Understanding West African Monsoon Variability : Insights from Paleoclimate Modelling of Past Warm Climates

Sammanfattning: The Sahel, a water-vulnerable region in West Africa, relies heavily on rainfed agriculture. The region experienced pronounced droughts during the 20th Century, emphasising the socio-economic importance of understanding the drivers of the rainfall variability. However, future rainfall projections remain uncertain due to the complex nature of the West African Monsoon (WAM), which is influenced by internal climate variability, external forcing, and feedback processes. Limited observational records in West Africa and the need for longer time series further complicate the understanding of these drivers. This thesis uses paleoclimate modelling to investigate internal and external drivers of monsoon variability in West Africa across four distinct periods. Our study confirms that atmosphere-only model simulations can capture the observed multidecadal rainfall variability in the 20th Century, even though reanalyses struggle to reproduce the correct timing. Analysis of a last millennium simulation using the Earth System Model EC-Earth3 identified two drivers of multidecadal rainfall variability, accounting for 90% of the total co-variability between the West African rainfall and Atlantic sea surface temperatures (SSTs). This finding strengthens our understanding of SST-WAM relationships observed during the 20th Century. An ensemble of climate model simulations (PlioMIP2) shows that high CO2 levels and a different paleogeography during the mid-Pliocene Warm Period led to increased rainfall and a strengthened WAM. Our study emphasised vegetation's crucial role in enhancing the monsoon in past climates. However, simulations forced with prescribed vegetation only capture a one-directional forcing. A mid-Holocene simulation using an Earth System Model with dynamic vegetation revealed that vegetation feedbacks strengthen the WAM response to external orbital forcing but are insufficient to shift the monsoon northward or increase vegetation cover over the Sahara.
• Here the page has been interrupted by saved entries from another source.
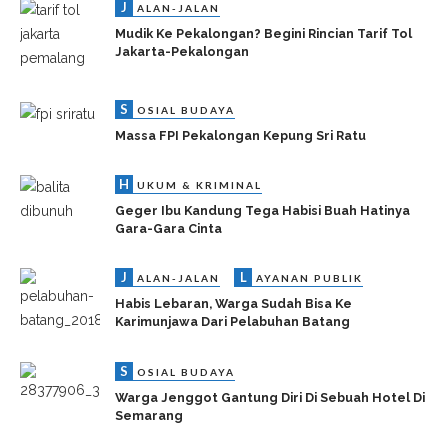
J
ALAN-JALAN
Mudik Ke Pekalongan? Begini Rincian Tarif Tol
Jakarta-Pekalongan
S
OSIAL BUDAYA
Massa FPI Pekalongan Kepung Sri Ratu
H
UKUM & KRIMINAL
Geger Ibu Kandung Tega Habisi Buah Hatinya
Gara-Gara Cinta
J
L
ALAN-JALAN
AYANAN PUBLIK
Habis Lebaran, Warga Sudah Bisa Ke
Karimunjawa Dari Pelabuhan Batang
S
OSIAL BUDAYA
Warga Jenggot Gantung Diri Di Sebuah Hotel Di
Semarang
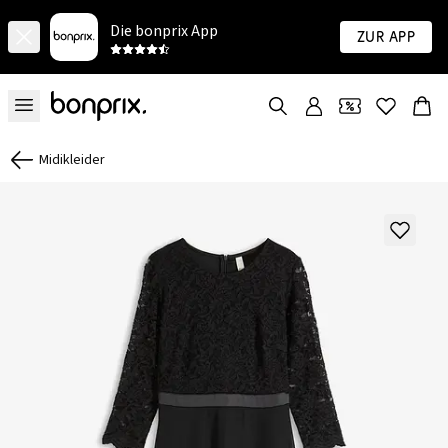
Die bonprix App
Zur App
Midikleider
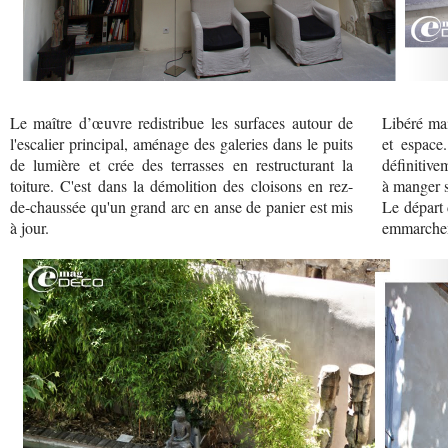
Le maître d’œuvre redistribue les surfaces autour de
Libéré mai
l'escalier principal, aménage des galeries dans le puits
et espace
de lumière et crée des terrasses en restructurant la
définitive
toiture. C'est dans la démolition des cloisons en rez-
à manger 
de-chaussée qu'un grand arc en anse de panier est mis
Le départ 
à jour.
emmarcheme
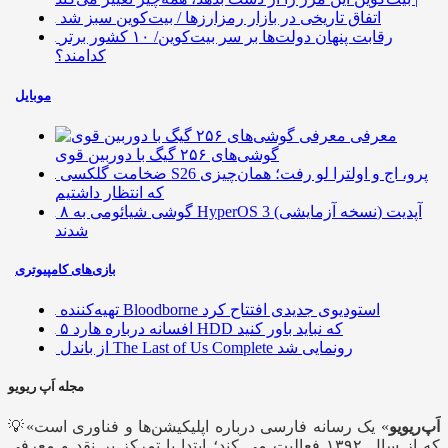
اتفاق تاریخی در بازار رمزارزها / بیت‌کوین سبز شد
رقابت پنهان دولت‌ها بر سر بیت‌کوین/ ۱۰ کشور برتر
کدامند؟
موبایل
معرفی
گوشی‌های ۲۵۶ گیگ با دوربین قوی
ضخامت گلکسی S26 پرو، اج و اولترا لو رفت؛ همان‌چیزی
که انتظار داشتیم
۸ گوشی شیائومی به HyperOS 3 (نسخه آزمایشی) آپدیت
شدند
بازی‌های کامپیوتری
تهیه‌کننده Bloodborne استودیوی جدیدی افتتاح کرد
۵ افسانه درباره هارد HDD که نباید باور کنید
از باندل The Last of Us Complete رونمایی شد
مجله اَپ ریویو
اَپ‌ریویو
» یک رسانه فارسی درباره اپلیکیشن‌ها و فناوری است
💡«
که از سال ۱۳۹۲ فعالیت می کند؛ ابتدا با تمرکز بر نقد و معرفی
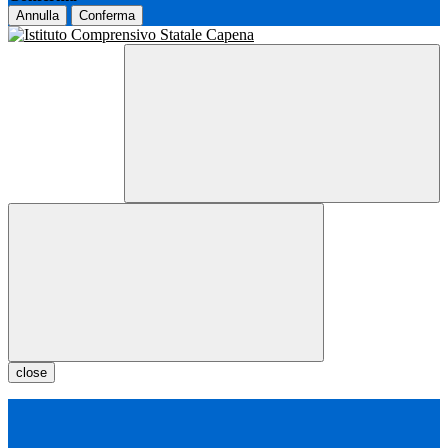
Annulla
Conferma
close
These results reveal a dry bias and under-representation of simulated vegetation compared to proxy records, highlighting the importance of model development and the need for additional feedback processes in driving an enhanced, northward WAM and extending vegetation to the Sahara. Overall, this thesis advances our understanding of the drivers of West African monsoon variability and provides valuable insights for improving future rainfall projections in this vulnerable region.